Synth Musician Steve Roach on Tapping into Currents of Sound
A master of meditative soundscapes shares his creative philosophies
Following his enthusiastic interest in experimental electronic and progressive music as a young man in California in the 1970s, Steve Roach now stands as one of the core figures in the open-ended field. His daunting, astonishingly rich catalog of albums, covering solo work as well as a multitude of collaborations, ranges from cold, grim sequencer voyages through blackest space to warm, bright evocations of vast landscapes, often inspired by the Arizona desert where he and his family have made their home for decades.
While his landmark 1984 release Structures from Silence has received due praise in recent years, any number of other releases deserve recognition. His one-off collaboration with guitarist Roger King, 1998’s Dust to Dust, captures an eerily beautiful sensibility of the high desert, while the multi-volume Immersion series from the mid-2000s explores a series of detailed and sublime compositions measuring hours in length.
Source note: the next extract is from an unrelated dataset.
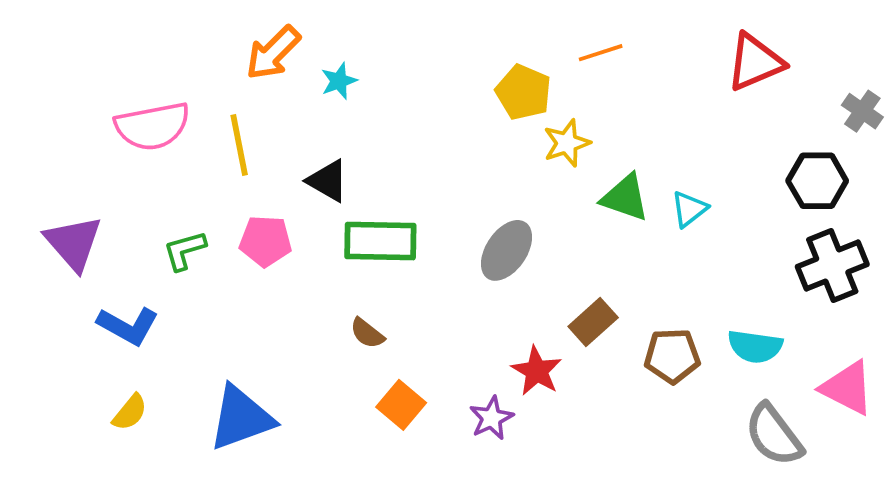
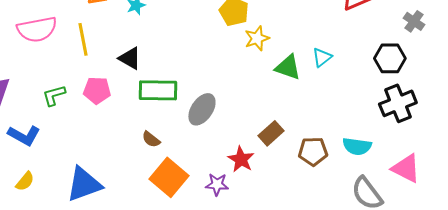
cyan triangle: (689, 209) -> (322, 57), moved
gray ellipse: (506, 250) -> (202, 109), moved
orange square: (401, 405) -> (169, 177), size x1.5
purple star: (491, 418) -> (217, 184), turned 30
A contrast can be found in 2012’s Back To Life, which is just as immersive but likewise feels free and open, a movement through space as much as time.
In February 2017, Roach released his latest effort, The Passing, an hour-long composition that was completed and made public on his 62nd birthday. In this career-spanning interview, Roach discusses his creative background and writing process, questions of time and language that persist in his work and advice for younger artists in the field.
If we could start with the creative impulse – what, where and when was your first sense of a particular creative or artistic accomplishment that you did in any field?
Before music I was drawn towards using my hands and painting, some sculpting and working with material. The compulsion to make something from nothing, I would say when I was a young teenager, became really at the forefront for me in terms of what I was drawn towards. I was starting to paint on my own and work with that kind of spontaneous expression with color and shape and form, in a nontraditional, completely freeform environment. I wasn’t taking classes or being instructed by anyone, I was just following these inner impulses to create something expressive.
At that time, I would say it was quite connected to a lot of time I was spending in the desert areas of Southern California, out beyond San Diego and the Anza-Borrego desert. There was something there that really opened up doors for me of this kind of space and this kind of creative process that seemed almost like a birthright, like something I was discovering through that process of doing it. Certainly early music from the early days inspired me – the early progressive music, the early music from the Berlin school, Klaus Schulze and Tangerine Dream and early electronic music, Pink Floyd of course. The longer tracks, and tracks that had no vocals and were more what you would think of as sound paintings at that time, were already lighting me up in those ways.
[That was] setting the stage for when I then would first find an affordable portable synthesizer in the late ’70s. That would have been the ARP 2600, the first full-blown synthesizer that I saw in a local store, and combined with hearing the music from Europe, that whole progression became so powerful, so appealing and almost compulsive that I had to have it – to start shifting that sense of painting and shaping and working from abstract forms into forms that seemed more architectural, but formed and shaped in a way that I was almost tasting and seeing in visual form.
I had a lot of the aspects of the arts from a painting and sculpting state of mind, but sound – once I got my hands on those instruments, it was like I already knew the process. I had this sense of, “I know how to do this.” So I continued through my own process of teaching myself how to work with it, just a classic woodshedding story where you lock yourself in your little space for as many hours of the day or night that you could.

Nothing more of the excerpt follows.